1) Another indication of the contraction of the oil business is the oil services company Schlumberger who cut 21,000 jobs or about one fifth of its 105,000 global employees. This is a direct result of an expected 25% drop in the number of oil wells drilled worldwide. Revenues fell 58% from last year for north American operations. The world wide cornavirus crisis caused a massive drop in oil demand, which collapsed the price of oil.

2) Boeing aircraft is facing another trouble, this time with their older Boeing 737 jets. The FAA was warned of corrosion which could cause dual-engine failure, and has ordered inspections. The corrosion problem is a result of hundreds of aircraft now in storage that have been idled because of the drop in air travel from the virus. The order requires aircraft that have not been operated for a week or more must be inspected which will impact about 2,000 aircraft. The corrosion is in engine valves, which has caused single-engine shutdowns which resulted from engine bleed air valves being stuck open.

3) Junk bonds are back again, but are packaged in a format met to appeal to investors, avoiding their seamy 1980s era reputation. Low interest rates driven by the Federal reserve is encouraging companies to borrow, which has lead to a record $51.5 billion dollars worth of junk bonds issued in June. Junk bonds are bonds with high yields (interest rates) but having a lot higher risk. The high risk comes from companies fiscal ability to pay out the bond on maturity or dividends. In a recessionary environment awash in cheap money, a troubled company can collapse under the weight of their debt. But extensive use of junk bonds pose the same dangers of the mortgage backed securities in 2008 with massive failing of businesses pulling the already fragile economy down.

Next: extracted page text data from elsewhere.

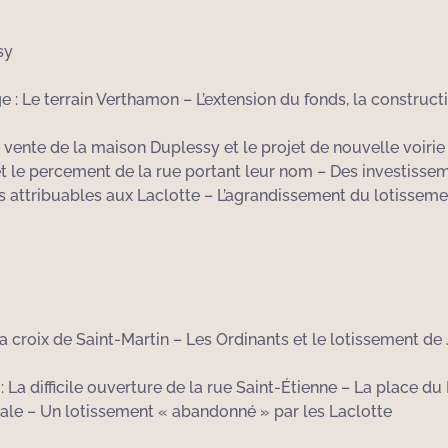
sy
 Le terrain Verthamon – L’extension du fonds, la constructi
vente de la maison Duplessy et le projet de nouvelle voirie –
et le percement de la rue portant leur nom – Des investisse
s attribuables aux Laclotte – L’agrandissement du lotisseme
a croix de Saint-Martin – Les Ordinants et le lotissement d
: La difficile ouverture de la rue Saint-Étienne – La place d
iale – Un lotissement « abandonné » par les Laclotte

4) Stock market closings for – 24 JUL 20:

Dow 26,469.89 down 182.44
Nasdaq 10,363.18 down 98.24
S&P 500 3,215.63 down 20.03

10 Year Yield: up at 0.59%

Oil: up at $41.34

24 July 2020

1) The parent company of Ann Taylor and Lane Bryant clothing chains, the Ascena Retail Group Inc., will close more than half its stores, a total of more than 1,000 stores. The troubled retailer was struggling like many other retailers to remain afloat, but the Covid-19 crisis tipped the scales into bankruptcy. Ascena has about 40,000 employees and there’s the expectation of cutting its 2,800 stores down to just 1,200 with significant losses of jobs. The chapter 11 will erase about $1 billion dollars in debt from its $12.5 billion dollars of liabilities, which includes $1.6 billion dollars of funded debt. Retailers have been among the hardest hit by Covid-19 lockdowns coupled with online shopping, which drained revenues and pushed so many retailers into bankruptcy.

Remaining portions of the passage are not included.